* [DATA FOR THE TASK]
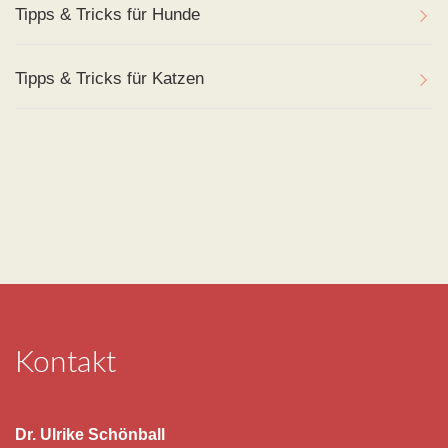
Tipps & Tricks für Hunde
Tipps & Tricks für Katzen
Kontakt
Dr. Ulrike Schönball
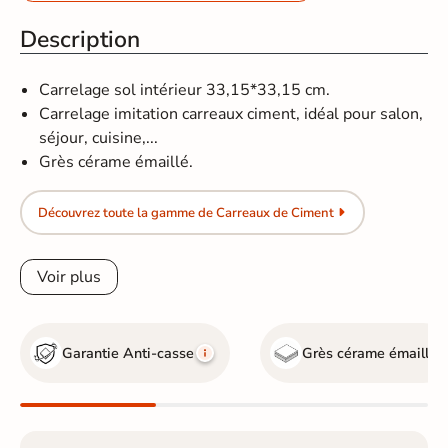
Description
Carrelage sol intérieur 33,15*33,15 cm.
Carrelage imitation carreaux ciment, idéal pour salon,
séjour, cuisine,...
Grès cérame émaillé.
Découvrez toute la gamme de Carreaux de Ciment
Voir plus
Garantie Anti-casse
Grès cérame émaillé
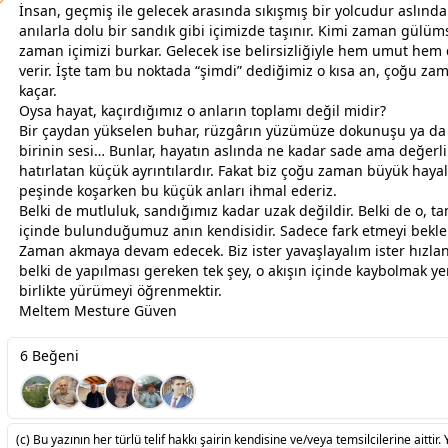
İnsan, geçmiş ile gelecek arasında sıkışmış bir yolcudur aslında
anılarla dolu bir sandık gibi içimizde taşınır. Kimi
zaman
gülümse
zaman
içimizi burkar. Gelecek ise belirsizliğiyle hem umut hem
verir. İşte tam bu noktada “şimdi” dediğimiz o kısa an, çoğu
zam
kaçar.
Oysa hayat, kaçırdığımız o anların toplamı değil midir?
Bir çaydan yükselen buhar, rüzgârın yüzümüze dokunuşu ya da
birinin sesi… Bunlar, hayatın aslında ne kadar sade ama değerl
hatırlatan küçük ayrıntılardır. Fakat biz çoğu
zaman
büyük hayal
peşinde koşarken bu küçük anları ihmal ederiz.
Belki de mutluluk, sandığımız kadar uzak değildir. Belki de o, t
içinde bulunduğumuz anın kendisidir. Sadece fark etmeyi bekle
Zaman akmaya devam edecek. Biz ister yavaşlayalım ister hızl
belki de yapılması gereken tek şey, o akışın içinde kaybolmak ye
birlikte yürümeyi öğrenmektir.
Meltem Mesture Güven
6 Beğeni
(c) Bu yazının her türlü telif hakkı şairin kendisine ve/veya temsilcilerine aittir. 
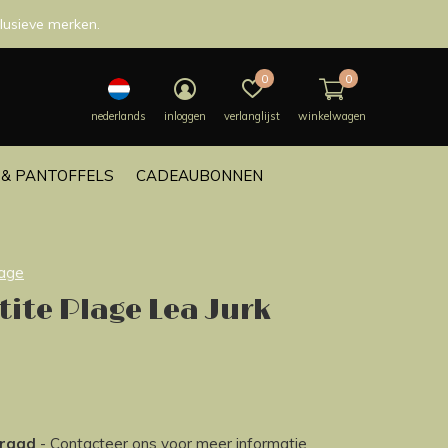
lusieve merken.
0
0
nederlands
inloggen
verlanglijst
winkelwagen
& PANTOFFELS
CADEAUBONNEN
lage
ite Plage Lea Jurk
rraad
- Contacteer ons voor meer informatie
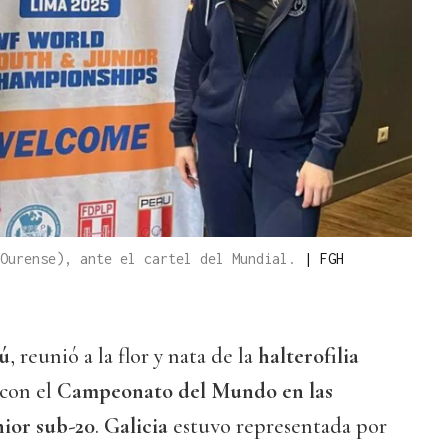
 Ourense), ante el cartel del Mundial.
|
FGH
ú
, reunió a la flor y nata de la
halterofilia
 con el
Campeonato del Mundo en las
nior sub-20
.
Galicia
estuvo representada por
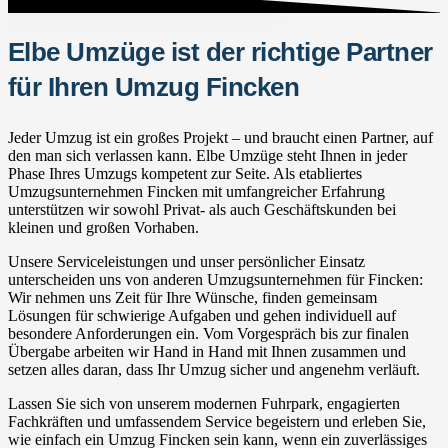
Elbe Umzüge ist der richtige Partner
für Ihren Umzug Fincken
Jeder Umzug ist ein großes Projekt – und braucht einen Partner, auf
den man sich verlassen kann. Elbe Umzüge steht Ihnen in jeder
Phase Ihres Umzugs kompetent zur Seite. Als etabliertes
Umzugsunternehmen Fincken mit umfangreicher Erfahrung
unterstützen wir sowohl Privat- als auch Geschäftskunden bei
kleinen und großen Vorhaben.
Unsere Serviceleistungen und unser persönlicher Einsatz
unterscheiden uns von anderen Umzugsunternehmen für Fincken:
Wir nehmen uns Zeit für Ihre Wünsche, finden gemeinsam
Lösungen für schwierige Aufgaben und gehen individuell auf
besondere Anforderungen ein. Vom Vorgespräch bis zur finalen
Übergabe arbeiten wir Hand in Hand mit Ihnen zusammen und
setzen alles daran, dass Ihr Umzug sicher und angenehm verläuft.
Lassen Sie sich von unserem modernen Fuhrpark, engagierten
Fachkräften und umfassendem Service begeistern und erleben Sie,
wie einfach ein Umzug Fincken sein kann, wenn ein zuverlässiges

* * *

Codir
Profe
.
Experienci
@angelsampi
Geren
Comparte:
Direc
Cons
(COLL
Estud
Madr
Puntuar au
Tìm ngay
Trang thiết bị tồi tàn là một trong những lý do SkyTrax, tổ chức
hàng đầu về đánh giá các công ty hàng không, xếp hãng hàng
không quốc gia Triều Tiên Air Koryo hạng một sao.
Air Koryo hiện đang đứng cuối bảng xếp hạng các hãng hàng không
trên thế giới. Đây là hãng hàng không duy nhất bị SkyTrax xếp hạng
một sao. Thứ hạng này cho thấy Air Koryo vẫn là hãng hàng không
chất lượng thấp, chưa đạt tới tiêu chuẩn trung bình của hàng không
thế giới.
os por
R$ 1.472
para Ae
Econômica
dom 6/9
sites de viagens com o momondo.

* [YOUR OBJECTIVE] Print, word for word, the lines above that run from the line containing "Tipps & Tricks für Hunde" to the line containing "Grès cérame émaillé.", both included. Keep the pictures out.

* [SOLVED PROBLEM]
Tipps & Tricks für Hunde
Tipps & Tricks für Katzen
Kontakt
Dr. Ulrike Schönball
Description
Carrelage sol intérieur 33,15*33,15 cm.
Carrelage imitation carreaux ciment, idéal pour salon,
séjour, cuisine,...
Grès cérame émaillé.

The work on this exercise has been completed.